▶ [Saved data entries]

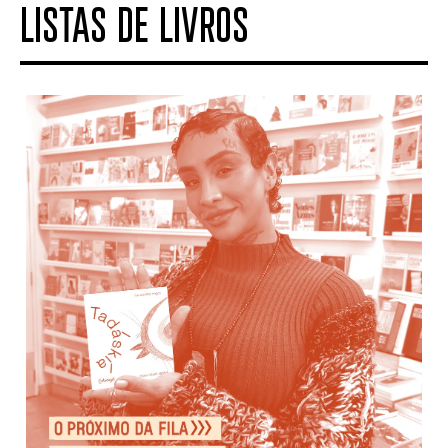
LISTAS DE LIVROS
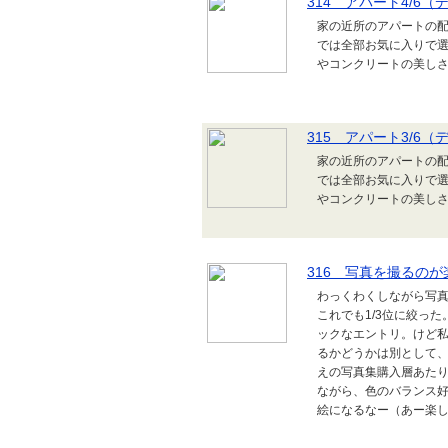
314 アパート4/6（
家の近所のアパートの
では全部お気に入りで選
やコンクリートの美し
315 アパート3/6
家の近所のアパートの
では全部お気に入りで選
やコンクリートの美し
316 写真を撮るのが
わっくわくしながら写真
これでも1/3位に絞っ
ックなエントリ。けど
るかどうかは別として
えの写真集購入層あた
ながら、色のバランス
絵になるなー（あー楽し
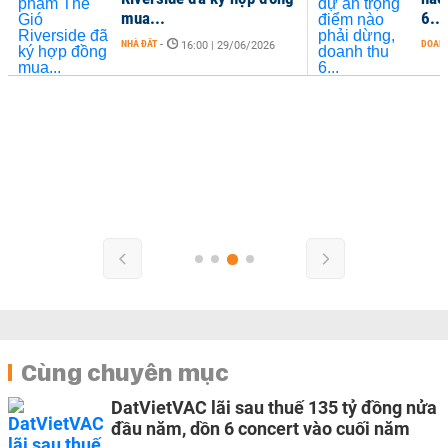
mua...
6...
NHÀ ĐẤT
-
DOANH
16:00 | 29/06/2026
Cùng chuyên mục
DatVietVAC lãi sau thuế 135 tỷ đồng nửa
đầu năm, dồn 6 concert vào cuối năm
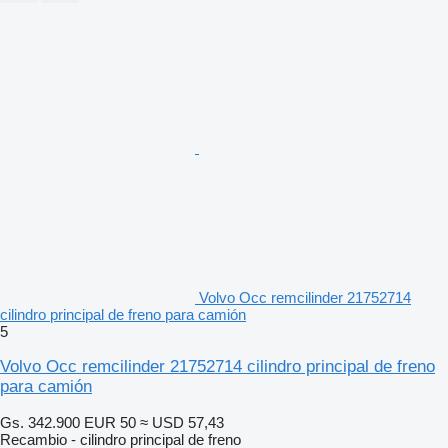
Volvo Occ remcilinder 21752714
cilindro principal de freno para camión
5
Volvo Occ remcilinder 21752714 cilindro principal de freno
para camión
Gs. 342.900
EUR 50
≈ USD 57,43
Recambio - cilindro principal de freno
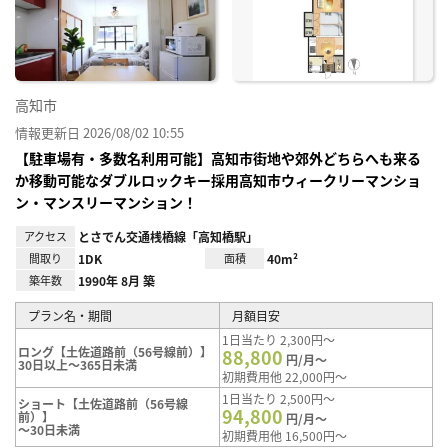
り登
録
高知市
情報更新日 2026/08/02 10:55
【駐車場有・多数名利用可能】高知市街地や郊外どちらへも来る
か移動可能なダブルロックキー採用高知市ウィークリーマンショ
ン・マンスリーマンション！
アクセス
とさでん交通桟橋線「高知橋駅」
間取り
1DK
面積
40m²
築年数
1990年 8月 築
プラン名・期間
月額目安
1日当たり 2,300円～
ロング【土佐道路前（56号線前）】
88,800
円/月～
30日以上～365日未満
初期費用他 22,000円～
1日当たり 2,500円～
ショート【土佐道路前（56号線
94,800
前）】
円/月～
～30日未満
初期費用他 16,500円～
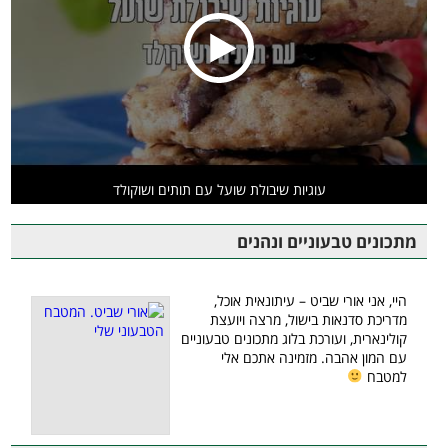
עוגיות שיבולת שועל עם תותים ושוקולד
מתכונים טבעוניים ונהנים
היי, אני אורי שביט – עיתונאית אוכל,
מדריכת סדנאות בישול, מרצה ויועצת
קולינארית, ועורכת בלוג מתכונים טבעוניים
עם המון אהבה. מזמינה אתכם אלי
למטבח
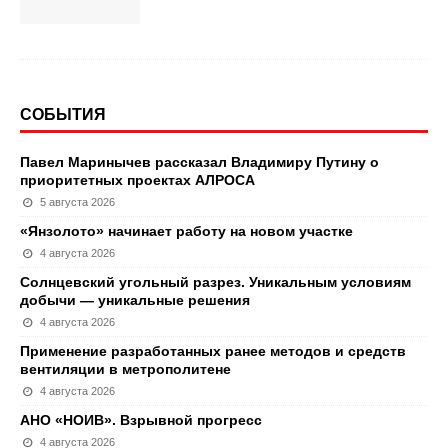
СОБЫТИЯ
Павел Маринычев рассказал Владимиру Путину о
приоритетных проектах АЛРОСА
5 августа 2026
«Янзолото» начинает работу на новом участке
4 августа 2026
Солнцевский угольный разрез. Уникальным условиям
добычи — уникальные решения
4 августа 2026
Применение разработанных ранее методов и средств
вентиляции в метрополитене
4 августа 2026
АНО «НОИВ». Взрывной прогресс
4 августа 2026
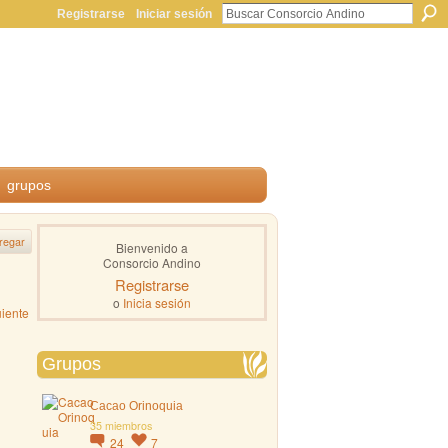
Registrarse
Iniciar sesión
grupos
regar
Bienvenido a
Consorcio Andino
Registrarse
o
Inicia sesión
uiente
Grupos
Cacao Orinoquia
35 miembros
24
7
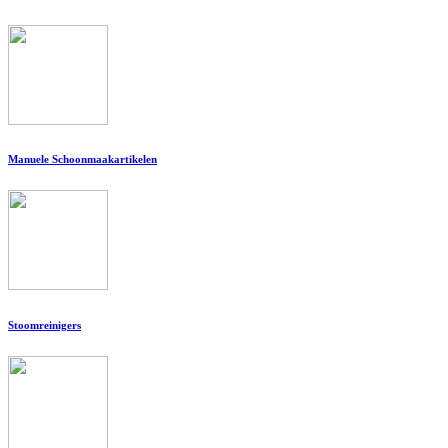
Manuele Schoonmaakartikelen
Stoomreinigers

==

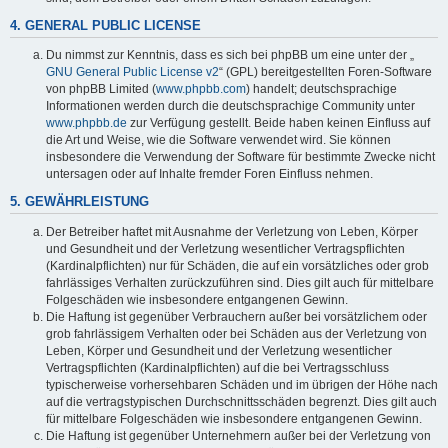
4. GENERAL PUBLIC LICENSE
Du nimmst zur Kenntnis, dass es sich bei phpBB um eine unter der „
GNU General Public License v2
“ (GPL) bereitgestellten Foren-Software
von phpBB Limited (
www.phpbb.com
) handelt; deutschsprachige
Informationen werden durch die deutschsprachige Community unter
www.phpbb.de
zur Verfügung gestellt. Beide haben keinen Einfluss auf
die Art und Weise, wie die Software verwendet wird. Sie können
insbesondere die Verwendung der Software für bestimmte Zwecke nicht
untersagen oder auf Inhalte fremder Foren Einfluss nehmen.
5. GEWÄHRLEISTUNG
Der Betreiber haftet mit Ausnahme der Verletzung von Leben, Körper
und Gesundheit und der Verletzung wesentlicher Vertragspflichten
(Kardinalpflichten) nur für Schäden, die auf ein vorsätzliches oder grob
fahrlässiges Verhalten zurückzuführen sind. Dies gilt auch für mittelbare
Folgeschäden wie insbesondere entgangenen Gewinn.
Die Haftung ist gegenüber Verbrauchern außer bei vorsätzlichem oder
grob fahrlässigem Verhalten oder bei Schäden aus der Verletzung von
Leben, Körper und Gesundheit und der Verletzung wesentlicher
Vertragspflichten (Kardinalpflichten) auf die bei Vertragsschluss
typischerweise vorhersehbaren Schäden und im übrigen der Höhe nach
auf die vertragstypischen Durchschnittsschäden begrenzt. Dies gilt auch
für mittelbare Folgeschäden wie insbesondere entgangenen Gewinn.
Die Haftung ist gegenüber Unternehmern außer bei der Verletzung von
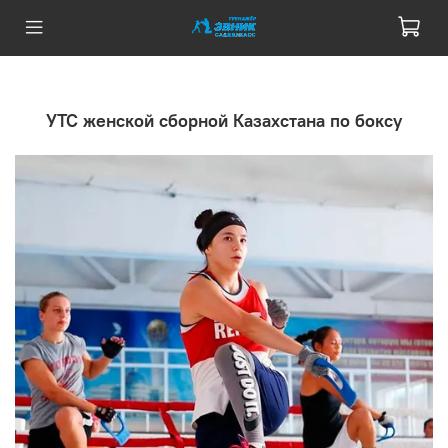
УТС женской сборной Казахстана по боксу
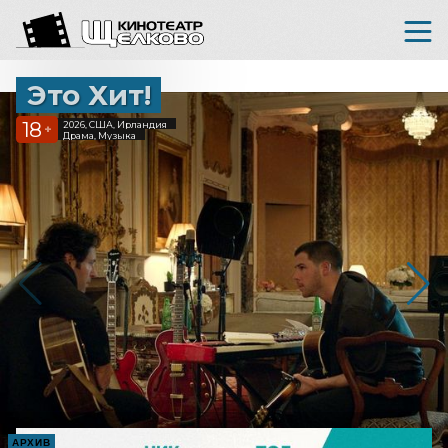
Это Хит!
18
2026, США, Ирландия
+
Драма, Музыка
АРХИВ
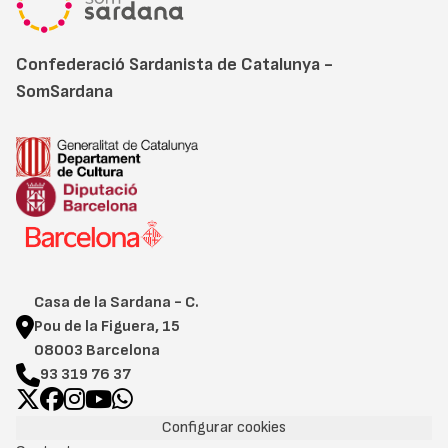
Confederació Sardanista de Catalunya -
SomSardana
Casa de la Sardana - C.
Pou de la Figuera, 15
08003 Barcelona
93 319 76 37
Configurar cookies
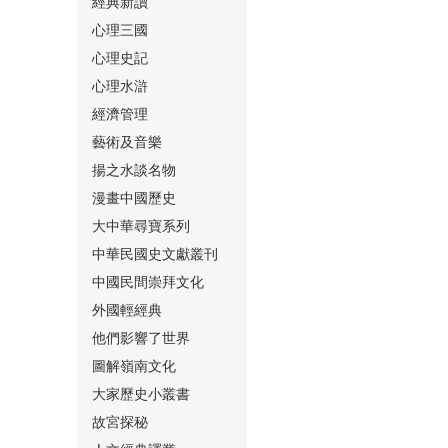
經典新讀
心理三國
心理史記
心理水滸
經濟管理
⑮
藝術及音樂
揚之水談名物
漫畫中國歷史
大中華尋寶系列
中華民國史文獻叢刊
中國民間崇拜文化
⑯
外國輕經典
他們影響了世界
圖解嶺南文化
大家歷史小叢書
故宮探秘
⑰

▶ [Task brief] Find the line with "35 miembros" and the line with "Stoomreinigers" in the records above. Copy both and all lines between them exactly, without pictures.

▶ [Response for this exercise]
35 miembros
24
7
Manuele Schoonmaakartikelen
Stoomreinigers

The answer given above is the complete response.